Byrt w poniedziałek w Studiu PAP został zapytany m.in. czy wynik niedzielnych wyborów sprawi, że Francję czeka problematyczna współpraca między lewicowymi i centrowymi obozami.
„Zobaczymy jak to będzie wyglądało. Lider Francji Nieugiętej (składowej NFP) Jean-Luc Mélenchon, który pierwszy wystąpił po ogłoszeniu wyników, zwrócił się do prezydenta w sposób obcesowy i buńczuczny mówiąc, że Macron nie może wybrać na premiera nikogo innego niż przedstawiciela zwycięzców, po drugie zapewnił, że nie pójdzie na żadne kompromisy, tylko będzie realizował +nasz program tak, aby wyborcy którzy na nas głosowali nie byli rozczarowani” – powiedział.

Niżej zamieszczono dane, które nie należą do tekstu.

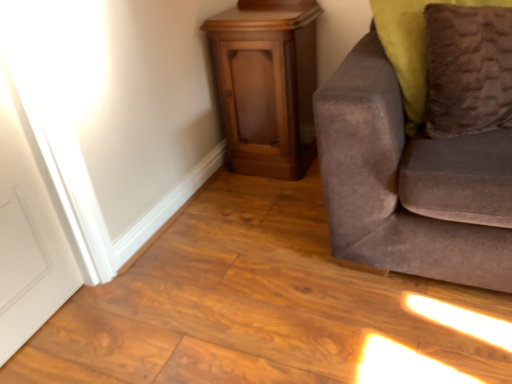 What are the coordinates of `free space in front of wooden cabinet at center` in the screenshot? It's located at tap(257, 206).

Byrt dopytywany, co oznacza realizacja programu Nowego Frontu Ludowego, który obiecuje m.in. cofnięcie ustawy o reformie emerytalnej z 2023 r., wzrost wynagrodzeń i płacy minimalnej oraz zamrożenie cen podstawowych artykułów spożywczych i energii odpowiedział, że oznacza to „dorzucanie kosztów do już ogromnego francuskiego długu publicznego”. Przypomniał, że Francja podobnie jak Polska jest objęta przez Komisję Europejską procedurą nadmiernego deficytu.
„Kraj ten czeka mocne podniesienie kosztu funkcjonowania państwa oznaczające konieczność poszukiwania źródeł dochodów, bo Francja jest strasznie zadłużona. To jest świadomość, której nie ma przeciętny obywatel, ale dla sterników nawy państwowej jest to kluczowa kwestia żeby nie utonąć” – powiedział Byrt.
Dyplomata ocenił, że samo cofnięcie reformy emerytalnej, która przecież była „dzieckiem Macrona” oznacza dodanie „co najmniej jednego punktu procentowego PKB do już ogromnego długu francuskiego, bo wynoszącego 110 proc.”.